WORK ITEM
Pictures aside, write out every record exactly as it appears.

+++ THE RECORDS

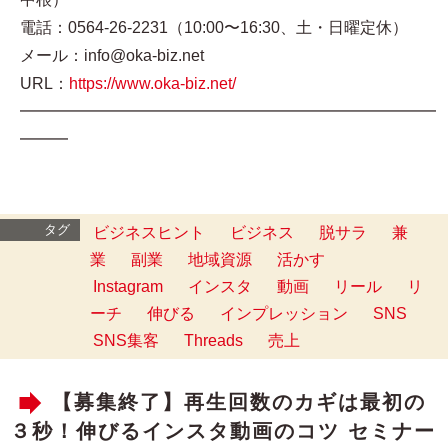
電話：0564-26-2231（10:00〜16:30、土・日曜定休）
メール：info@oka-biz.net
URL：
https://www.oka-biz.net/
━━━━━━━━━━━━━━━━━━━━━━━━━━
━━━
タグ
ビジネスヒント
ビジネス
脱サラ
兼
業
副業
地域資源
活かす
Instagram
インスタ
動画
リール
リ
ーチ
伸びる
インプレッション
SNS
SNS集客
Threads
売上
【募集終了】再生回数のカギは最初の
３秒！伸びるインスタ動画のコツ セミナー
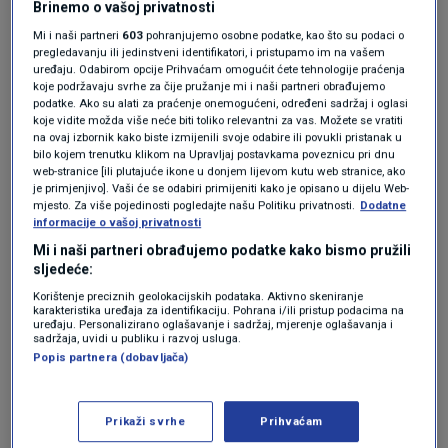
Brinemo o vašoj privatnosti
Gološčapov, za kojeg su mediji pisali da je bio
Mi i naši partneri
603
pohranjujemo osobne podatke, kao što su podaci o
maser ruskog predsjednika
Vladimira Putina
.
pregledavanju ili jedinstveni identifikatori, i pristupamo im na vašem
uređaju. Odabirom opcije Prihvaćam omogućit ćete tehnologije praćenja
Inače, dio novca od ukupno sumnjivo
koje podržavaju svrhe za čije pružanje mi i naši partneri obrađujemo
podatke. Ako su alati za praćenje onemogućeni, određeni sadržaj i oglasi
isplaćenih nešto manje od 100 tisuća eura,
koje vidite možda više neće biti toliko relevantni za vas. Možete se vratiti
na ovaj izbornik kako biste izmijenili svoje odabire ili povukli pristanak u
završio je navodno kod samog Gološčapova,
bilo kojem trenutku klikom na Upravljaj postavkama poveznicu pri dnu
web-stranice [ili plutajuće ikone u donjem lijevom kutu web stranice, ako
dio kod majke Vlaste Pavić, a najveći dio
je primjenjivo]. Vaši će se odabiri primijeniti kako je opisano u dijelu Web-
mjesto. Za više pojedinosti pogledajte našu Politiku privatnosti.
Dodatne
iskorišten je, prema optužnici, za uređenje tri
informacije o vašoj privatnosti
stana u Zagrebu. Sve je, međutim, bilo
Mi i naši partneri obrađujemo podatke kako bismo pružili
sljedeće:
fakturirano tvrtki Mikado koja je, kako stoji u
Korištenje preciznih geolokacijskih podataka. Aktivno skeniranje
optužnici, ovim malverzacijama oštećena.
karakteristika uređaja za identifikaciju. Pohrana i/ili pristup podacima na
uređaju. Personalizirano oglašavanje i sadržaj, mjerenje oglašavanja i
sadržaja, uvidi u publiku i razvoj usluga.
Ključan iskaz ruskog
Popis partnera (dobavljača)
investitora
Prikaži svrhe
Prihvaćam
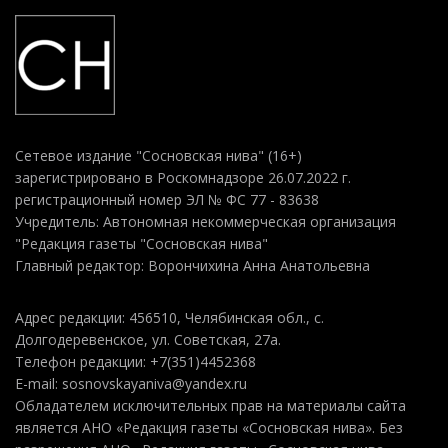
Сетевое издание "Сосновская нива" (16+)
зарегистрировано в Роскомнадзоре 26.07.2022 г.
регистрационный номер ЭЛ № ФС 77 - 83638
Учредитель: Автономная некоммерческая организация
"Редакция газеты "Сосновская нива"
Главный редактор: Ворончихина Анна Анатольевна
Адрес редакции: 456510, Челябинская обл., с.
Долгодеревенское, ул. Советская, 27а.
Телефон редакции: +7(351)4452368
E-mail: sosnovskayaniva@yandex.ru
Обладателем исключительных прав на материалы сайта
является АНО «Редакция газеты «Сосновская нива». Без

++++++

FINISHED TASK
電話：0564-26-2231（10:00〜16:30、土・日曜定休）
メール：info@oka-biz.net
URL：
https://www.oka-biz.net/
━━━━━━━━━━━━━━━━━━━━━━━━━━
━━━
タグ
ビジネスヒント
ビジネス
脱サラ
兼
業
副業
地域資源
活かす
Instagram
インスタ
動画
リール
リ
ーチ
伸びる
インプレッション
SNS
SNS集客
Threads
売上
【募集終了】再生回数のカギは最初の
３秒！伸びるインスタ動画のコツ セミナー
Brinemo o vašoj privatnosti
Gološčapov, za kojeg su mediji pisali da je bio
Mi i naši partneri
603
pohranjujemo osobne podatke, kao što su podaci o
maser ruskog predsjednika
Vladimira Putina
.
pregledavanju ili jedinstveni identifikatori, i pristupamo im na vašem
uređaju. Odabirom opcije Prihvaćam omogućit ćete tehnologije praćenja
Inače, dio novca od ukupno sumnjivo
koje podržavaju svrhe za čije pružanje mi i naši partneri obrađujemo
podatke. Ako su alati za praćenje onemogućeni, određeni sadržaj i oglasi
isplaćenih nešto manje od 100 tisuća eura,
koje vidite možda više neće biti toliko relevantni za vas. Možete se vratiti
na ovaj izbornik kako biste izmijenili svoje odabire ili povukli pristanak u
završio je navodno kod samog Gološčapova,
bilo kojem trenutku klikom na Upravljaj postavkama poveznicu pri dnu
web-stranice [ili plutajuće ikone u donjem lijevom kutu web stranice, ako
dio kod majke Vlaste Pavić, a najveći dio
je primjenjivo]. Vaši će se odabiri primijeniti kako je opisano u dijelu Web-
mjesto. Za više pojedinosti pogledajte našu Politiku privatnosti.
Dodatne
iskorišten je, prema optužnici, za uređenje tri
informacije o vašoj privatnosti
stana u Zagrebu. Sve je, međutim, bilo
Mi i naši partneri obrađujemo podatke kako bismo pružili
sljedeće:
fakturirano tvrtki Mikado koja je, kako stoji u
Korištenje preciznih geolokacijskih podataka. Aktivno skeniranje
optužnici, ovim malverzacijama oštećena.
karakteristika uređaja za identifikaciju. Pohrana i/ili pristup podacima na
uređaju. Personalizirano oglašavanje i sadržaj, mjerenje oglašavanja i
sadržaja, uvidi u publiku i razvoj usluga.
Ključan iskaz ruskog
Popis partnera (dobavljača)
investitora
Prikaži svrhe
Prihvaćam
Сетевое издание "Сосновская нива" (16+)
зарегистрировано в Роскомнадзоре 26.07.2022 г.
регистрационный номер ЭЛ № ФС 77 - 83638
Учредитель: Автономная некоммерческая организация
"Редакция газеты "Сосновская нива"
Главный редактор: Ворончихина Анна Анатольевна
Адрес редакции: 456510, Челябинская обл., с.
Долгодеревенское, ул. Советская, 27а.
Телефон редакции: +7(351)4452368
E-mail: sosnovskayaniva@yandex.ru
Обладателем исключительных прав на материалы сайта
является АНО «Редакция газеты «Сосновская нива». Без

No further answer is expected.